Outlet stores owned by debt-laden Australia-based Centro Properties Group is acquired by the world’s largest private-equity firm — Blackstone Group for $9.4 billion, according to sources, confirming the reports from the media. Centro owned 588 shopping outlets in the United States, the agreed price of $9.4 billion for the outlet stores would be used by the company to pay at least 60 percent its $16 billion of debt.
Earlier this month, according to a report, Centro Properties received three deals for its U.S retail properties — a partner between Starwood Capitals and Morgan Stanley Real Estate Fund, and of AREA Property Partners and NRDC Equity Partners, and from the private-equity firm Blackstone Group.
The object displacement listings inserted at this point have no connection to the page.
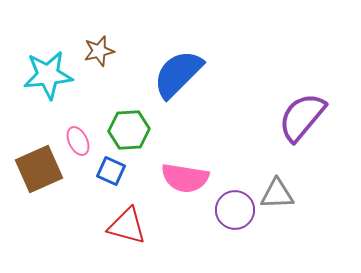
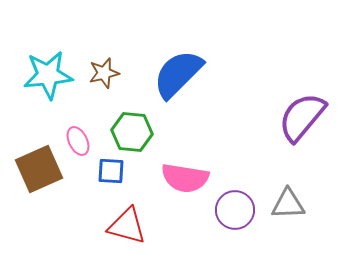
brown star: moved 5 px right, 22 px down
green hexagon: moved 3 px right, 2 px down; rotated 9 degrees clockwise
blue square: rotated 20 degrees counterclockwise
gray triangle: moved 11 px right, 10 px down
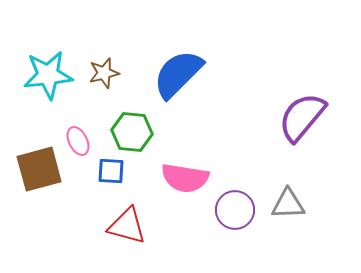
brown square: rotated 9 degrees clockwise
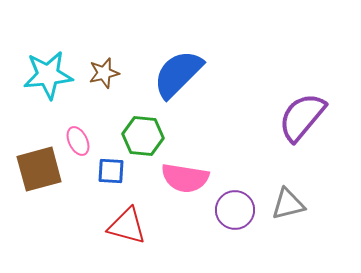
green hexagon: moved 11 px right, 4 px down
gray triangle: rotated 12 degrees counterclockwise
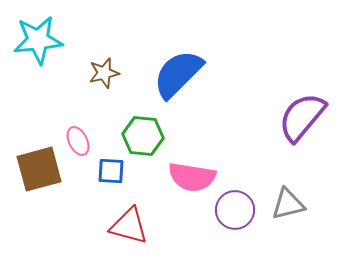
cyan star: moved 10 px left, 35 px up
pink semicircle: moved 7 px right, 1 px up
red triangle: moved 2 px right
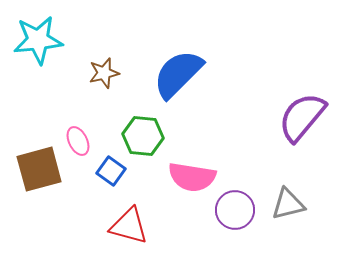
blue square: rotated 32 degrees clockwise
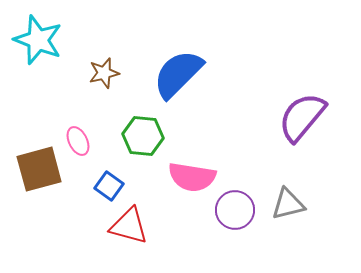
cyan star: rotated 27 degrees clockwise
blue square: moved 2 px left, 15 px down
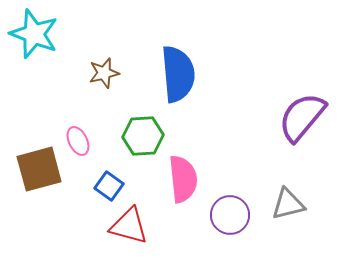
cyan star: moved 4 px left, 6 px up
blue semicircle: rotated 130 degrees clockwise
green hexagon: rotated 9 degrees counterclockwise
pink semicircle: moved 9 px left, 2 px down; rotated 105 degrees counterclockwise
purple circle: moved 5 px left, 5 px down
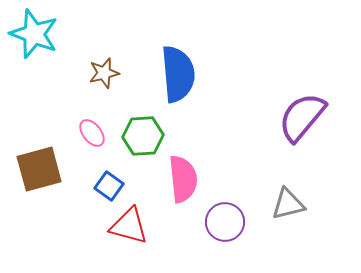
pink ellipse: moved 14 px right, 8 px up; rotated 12 degrees counterclockwise
purple circle: moved 5 px left, 7 px down
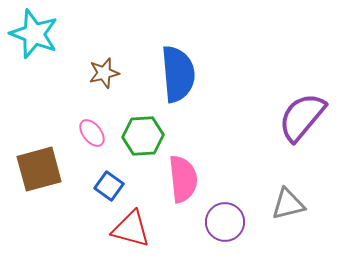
red triangle: moved 2 px right, 3 px down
Centro manages about A$16.5 billion or $17 billion of outlet stores in the U.S, Australia, and New Zealand, which is also the first Australian casualty of the global economic downturn. The company also planned to sell its Australian outlet stores to reduce debt and restructuring it to a more manageable level.
Centro Properties’ creditors are from large number private equity and hedge funds, and distressed debt specialists. Shares in the company were previously placed in a trading halt ahead of a declaration regarding a potential transaction.
In February 9, 2011, according to sources who could not be named because they are not authorized, Centro narrowed down its bidders to three, including Blackstone for the U.S outlet stores. JP Morgan and UBS are now processing the selling transaction for the shopping outlets.
Most of Centro’s outlet stores in the United States are located in prime neighbourhood, with about 88 percent occupancy rate.